Background: Client, a Canadian citizen, approached SRW after being issued an Expedited Removal Order (ERO) in July 2012, while applying for L-1B status.
Consequence of ERO: As a result of the ERO, the Client was barred from reentering the U.S. for a five (5) year period – from July 2012 to July 2017. However, the bar would cause her to be limited professionally with her current employer since her employer wanted to assign her duties that would require traveling to the U.S. In addition, she had extensive family ties to the U.S.
Options: After consulting with Client, we told her the options were to either serve out her bar of five (5) years or apply for permission to reapply for admission after serving some of her bar. Client chose the latter.
Adjudication Time: 157 Days – Application filed in October 2015 (more than three (3) years after July 2012 ERO)
Adjudicating Agency: Admissibility Review Office (Filed @ Peace Bridge Port of Entry in Buffalo, New York)
Grounds of Inadmissibility: INA § 212(a)(9)(A)(i) - Alien previously removed pursuant to an Order of Expedited Removal under INA §235, solely under INA §212(a)(7)(A)(i)(I)
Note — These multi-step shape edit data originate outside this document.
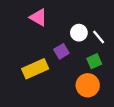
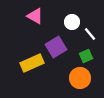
white circle: (79, 33) -> (72, 22), moved
purple square: (61, 51) -> (56, 47), size x1.5

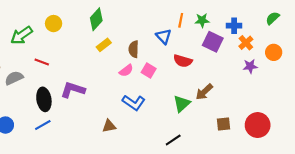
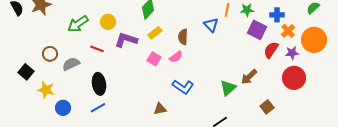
yellow circle: (54, 24) -> (108, 22), moved
orange circle: (274, 52) -> (314, 40), size x1.6
red semicircle: (183, 61) -> (271, 50), moved, turned 108
pink square: (149, 71) -> (154, 59), moved
purple L-shape: (73, 90) -> (126, 40), moved
brown square: (223, 124) -> (267, 107), turned -32
red circle: (258, 125) -> (294, 78), moved

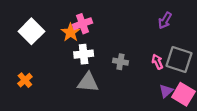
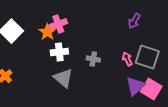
gray triangle: (88, 82) -> (63, 78), turned 35
purple triangle: (166, 91) -> (135, 86), size x1.5

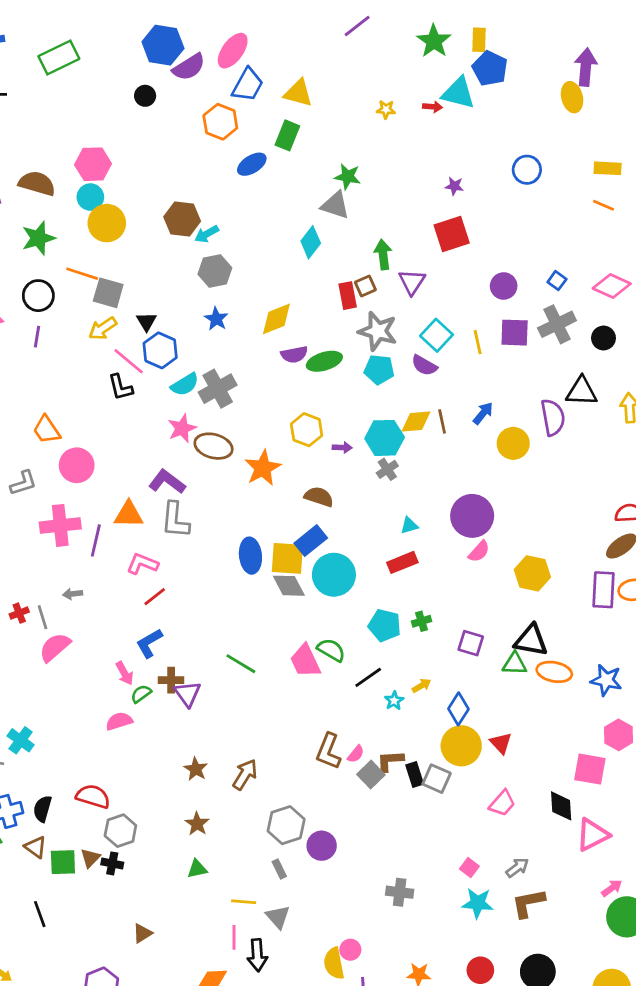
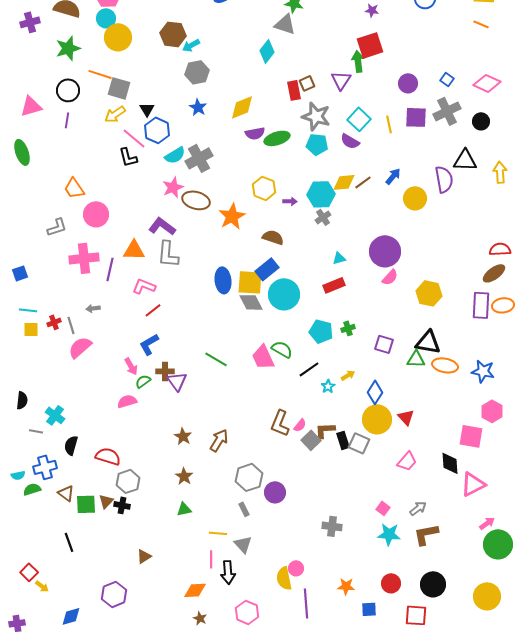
green arrow: (383, 255) -> (358, 61), moved
brown line: (442, 421) -> (363, 182), turned 66
black semicircle: (42, 809) -> (71, 445), moved

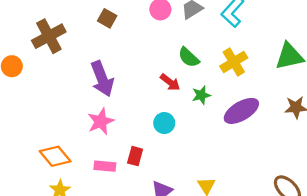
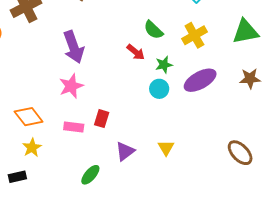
cyan circle: (164, 123) -> (159, 89), moved

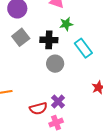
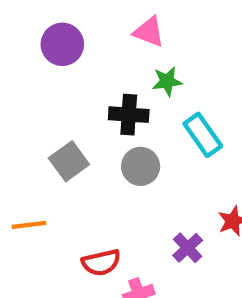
gray square: (21, 37) -> (69, 161), moved
purple cross: (58, 101) -> (188, 248), moved

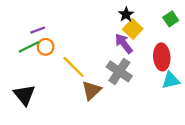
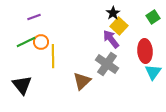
purple line: (38, 30) -> (34, 17), moved
yellow line: (74, 67) -> (53, 56), moved, turned 45
cyan triangle: (171, 80) -> (153, 72), turned -42

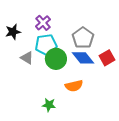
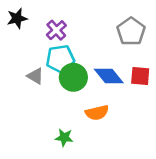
black star: (13, 32) -> (17, 18), moved
gray pentagon: (83, 38) -> (131, 31), moved
red square: (107, 58) -> (140, 76), turned 35

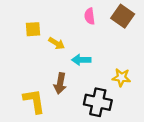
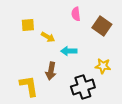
brown square: (123, 16) -> (102, 26), moved
black cross: (98, 102) -> (83, 87), turned -30

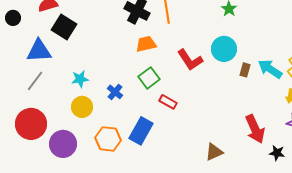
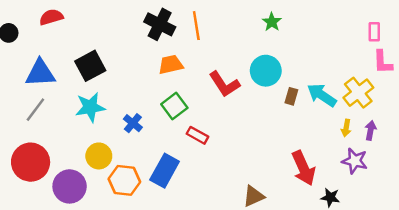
black square: (64, 27) -> (90, 66), moved, turned 30
cyan star: (80, 79) -> (90, 107), size x1.4
yellow circle: (82, 107) -> (99, 156), moved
Purpose of Entry into U.S.: Business and Pleasure Visits [B-1/B-2] or Employment in TN, H-1B or L-1
SRW Waiver Strategy: Evidence of Rehabilitation (demonstrated remorse, rehabilitation and compliance U.S. removal order); Establish strong ties to Canada; Compelling reasons for entry (Single mother with many family members living in the U.S. including parents, siblings and extended family members and U.S. travel ban impacting children’s relationships with U.S. family members; Inability to travel to the U.S. limiting ability to perform job duties for current employer; Lack of any criminal history); Over half of the removal bar was served at the time of filing.